La dramaturge n’a pas connu la même fortune au Québec. Mis à part une production du Cheval évanoui au Rideau vert en 1968 et une mise en lecture de ses oeuvres par Françoise Faucher en 2005, on compte peu d’incursions sur nos scènes. L’intérêt ne fut nullement ravivé après le téléfilm de Josée Dayan, réalisé au Québec en 2008 avec en vedette Jeanne Moreau et Guillaume Depardieu, librement inspiré de Château en Suède.

Quelques bons mots de Françoise Sagan

« Mon passe-temps favori, c’est laisser passer le temps, avoir du temps, prendre du temps, perdre du temps, vivre à contretemps. »

« Si tout était à recommencer, je recommencerais, bien sûr, en évitant quelques broutilles : les accidents de voiture, les séjours à l’hôpital, les chagrins d’amour. Mais je ne renie rien. »

« Pour la droite, la misère existe, c’est inéluctable ; pour la gauche, la misère existe, c’est inacceptable. »

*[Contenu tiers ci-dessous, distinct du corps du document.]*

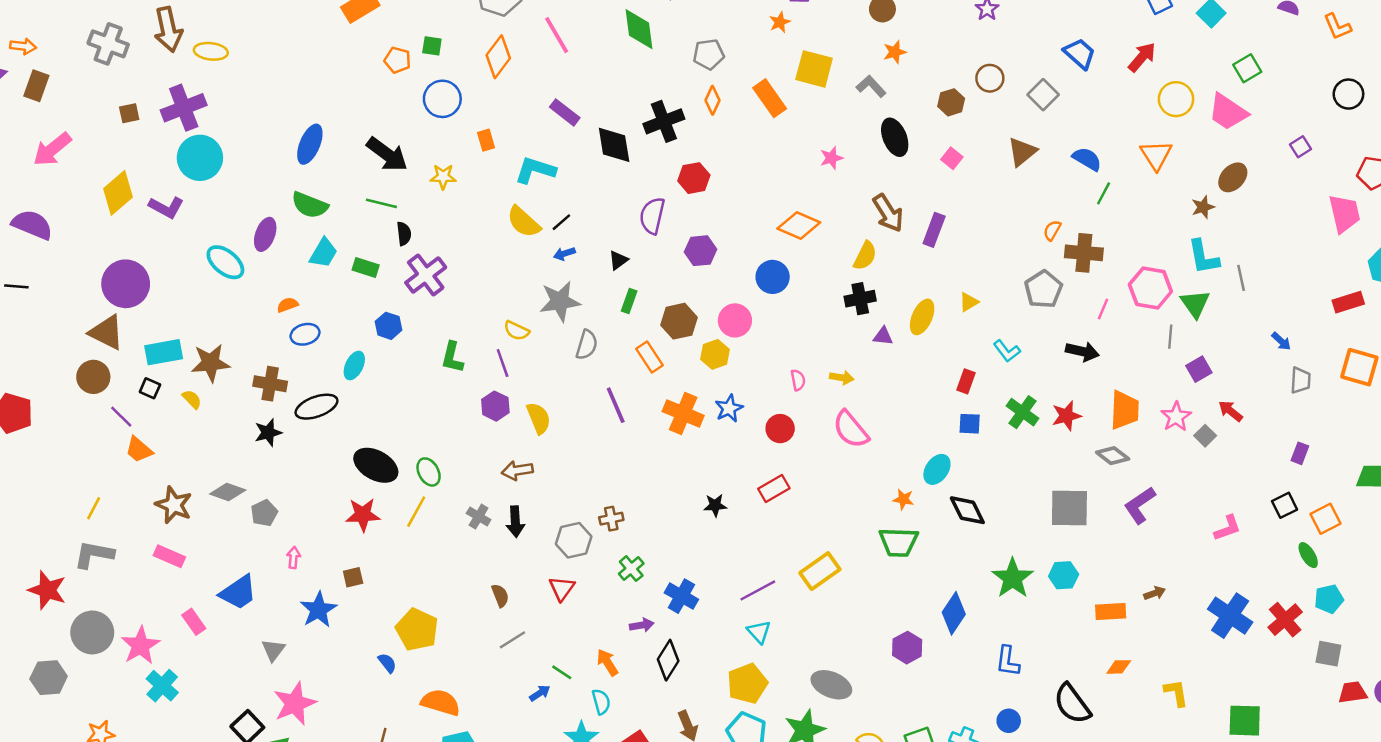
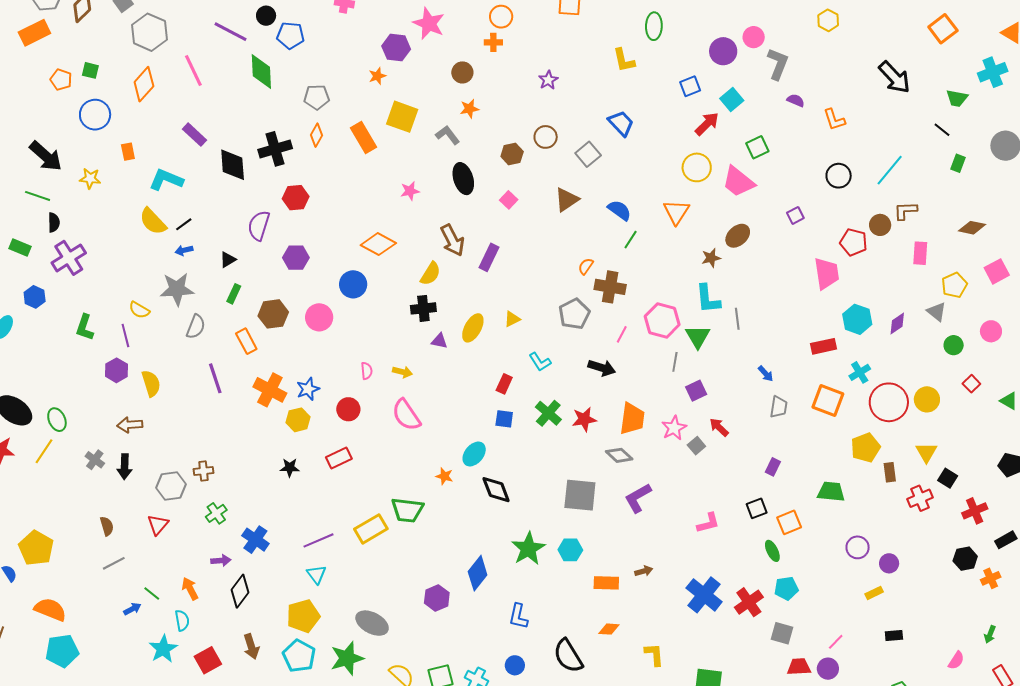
red arrow: (1142, 57) -> (707, 124), moved
yellow hexagon: (715, 354) -> (298, 420), moved
green trapezoid: (899, 542) -> (407, 510), moved

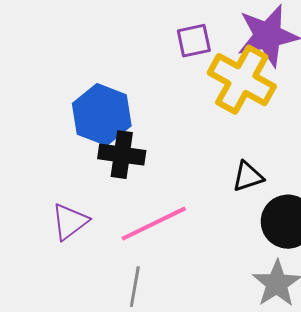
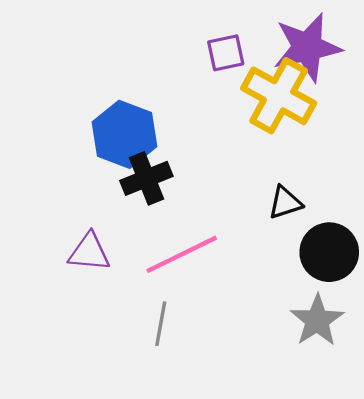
black cross: (122, 155) -> (146, 178), turned -30
purple triangle: (70, 222) -> (89, 252), turned 42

Cette adaptation n’avait pas du tout attiré l’attention de Chantal Hellou à l’époque, impliquée pendant plusieurs années dans la troupe de théâtre amateur Les Exclamateurs, comme actrice puis metteuse en scène. Elle qui avait monté Eugène Labiche et Sacha Guitry ratissait la Grande Bibliothèque à la recherche de nouvelles pièces. Ignorant jusque-là le passé théâtral de Sagan, sa lecture de Château en Suède l’a convaincue de la mettre en scène, ce qu’elle fera en 2013. « J’ai tout de suite été séduite par son écriture, se souvient celle qui est aussi organisatrice de congrès. Ça coule de source, les réparties sont vives, et elle aborde l’amour, l’adultère et les relations familiales compliquées de manière très réaliste. »

Une analyse que partage Dominique Lebel, qui souligne à quel point Sagan raffole des huis clos, et pas seulement dans son oeuvre théâtrale. « Chacun d’eux va droit au coeur, car ils abordent une chose qui ne change pas : les rapports humains. C’est pourquoi son approche est encore très moderne. »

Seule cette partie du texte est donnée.